(Beginning of Excerpted records)
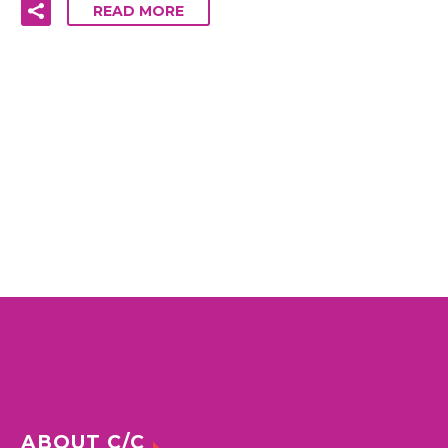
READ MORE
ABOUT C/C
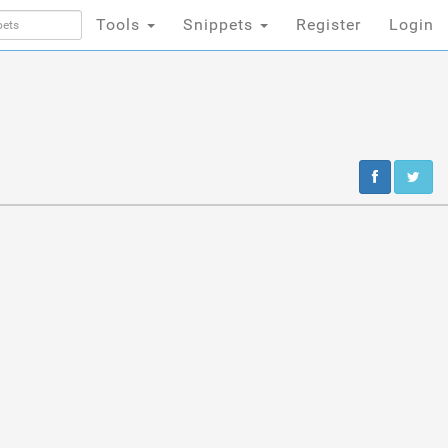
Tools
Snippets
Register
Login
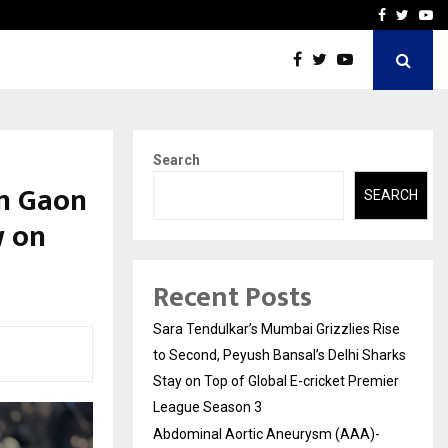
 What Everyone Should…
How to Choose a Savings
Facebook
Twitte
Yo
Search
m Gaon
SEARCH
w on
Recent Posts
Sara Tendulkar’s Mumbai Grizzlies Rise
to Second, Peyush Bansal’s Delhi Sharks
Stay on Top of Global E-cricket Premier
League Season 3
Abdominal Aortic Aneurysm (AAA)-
(End of Excerpted records)
(Beginning of Excerpted records)
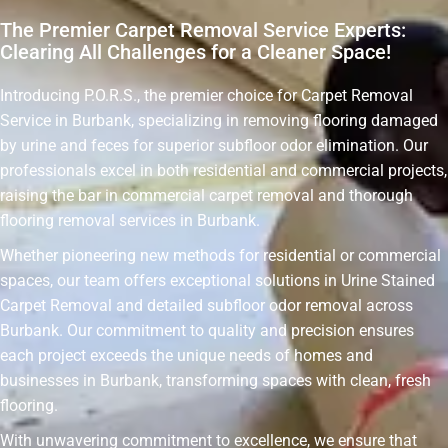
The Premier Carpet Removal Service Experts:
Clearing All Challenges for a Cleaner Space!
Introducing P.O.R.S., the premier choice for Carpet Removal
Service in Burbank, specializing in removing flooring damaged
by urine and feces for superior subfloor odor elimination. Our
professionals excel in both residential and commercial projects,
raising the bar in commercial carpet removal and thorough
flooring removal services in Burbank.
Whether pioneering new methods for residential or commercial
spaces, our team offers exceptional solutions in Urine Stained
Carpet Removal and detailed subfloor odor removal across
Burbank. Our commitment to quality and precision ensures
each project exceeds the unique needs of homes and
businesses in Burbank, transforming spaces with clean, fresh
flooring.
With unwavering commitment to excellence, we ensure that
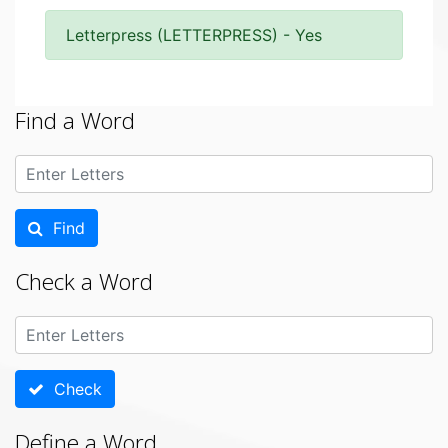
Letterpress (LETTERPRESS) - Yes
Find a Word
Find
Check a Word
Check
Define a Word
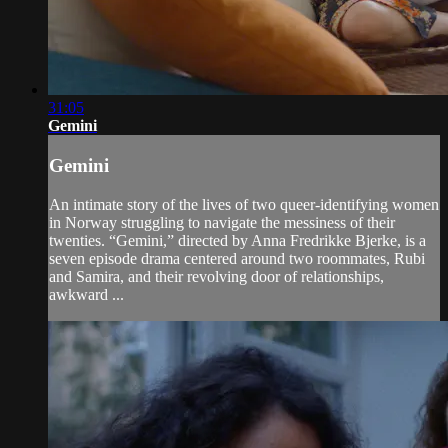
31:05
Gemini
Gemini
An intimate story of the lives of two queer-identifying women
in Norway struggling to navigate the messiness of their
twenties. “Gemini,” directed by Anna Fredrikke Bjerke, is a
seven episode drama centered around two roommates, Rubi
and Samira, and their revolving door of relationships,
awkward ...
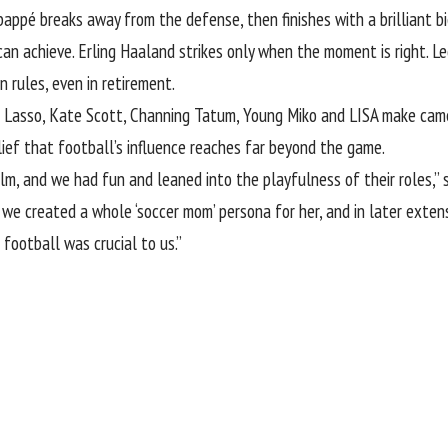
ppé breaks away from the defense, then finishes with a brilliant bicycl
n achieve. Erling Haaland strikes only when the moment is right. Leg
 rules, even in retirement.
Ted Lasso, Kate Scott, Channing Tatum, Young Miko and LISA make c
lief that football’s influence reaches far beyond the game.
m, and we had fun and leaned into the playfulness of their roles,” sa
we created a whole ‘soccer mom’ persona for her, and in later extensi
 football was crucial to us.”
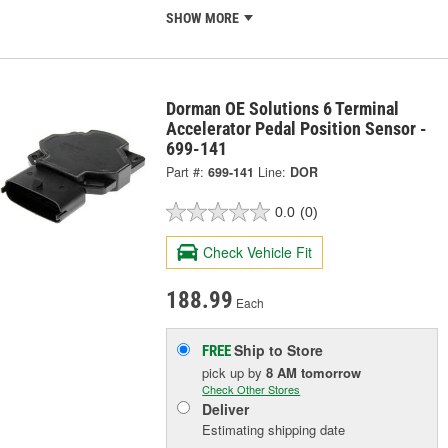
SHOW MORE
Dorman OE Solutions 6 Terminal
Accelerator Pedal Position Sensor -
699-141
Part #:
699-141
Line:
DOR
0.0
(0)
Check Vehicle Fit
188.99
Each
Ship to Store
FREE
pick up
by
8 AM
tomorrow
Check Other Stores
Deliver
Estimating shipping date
(End of Excerpted records)
(Beginning of Excerpted records)
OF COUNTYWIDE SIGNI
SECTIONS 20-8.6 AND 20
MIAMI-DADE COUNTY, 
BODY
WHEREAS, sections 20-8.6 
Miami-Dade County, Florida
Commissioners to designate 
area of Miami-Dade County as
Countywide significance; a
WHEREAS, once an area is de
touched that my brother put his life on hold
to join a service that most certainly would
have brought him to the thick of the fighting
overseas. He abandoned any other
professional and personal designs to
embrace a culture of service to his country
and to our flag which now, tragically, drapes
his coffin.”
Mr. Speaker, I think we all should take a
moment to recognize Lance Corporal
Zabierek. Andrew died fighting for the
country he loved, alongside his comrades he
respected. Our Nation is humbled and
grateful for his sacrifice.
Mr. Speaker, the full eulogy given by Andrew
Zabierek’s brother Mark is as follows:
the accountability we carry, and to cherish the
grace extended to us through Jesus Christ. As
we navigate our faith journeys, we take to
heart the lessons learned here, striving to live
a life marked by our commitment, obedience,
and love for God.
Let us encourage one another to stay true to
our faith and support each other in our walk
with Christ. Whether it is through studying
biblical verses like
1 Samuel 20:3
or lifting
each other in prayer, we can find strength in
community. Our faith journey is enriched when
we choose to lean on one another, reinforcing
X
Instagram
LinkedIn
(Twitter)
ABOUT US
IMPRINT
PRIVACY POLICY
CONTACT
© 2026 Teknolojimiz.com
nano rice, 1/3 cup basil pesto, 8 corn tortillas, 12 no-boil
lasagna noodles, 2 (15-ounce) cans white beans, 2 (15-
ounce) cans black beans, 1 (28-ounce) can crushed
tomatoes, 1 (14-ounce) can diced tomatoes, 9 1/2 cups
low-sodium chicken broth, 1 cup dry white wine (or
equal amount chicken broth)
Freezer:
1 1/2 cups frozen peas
(End of Excerpted records)
In the records above, how many lines contain the string "beans"? Only that number should be written.

**Reply:** 2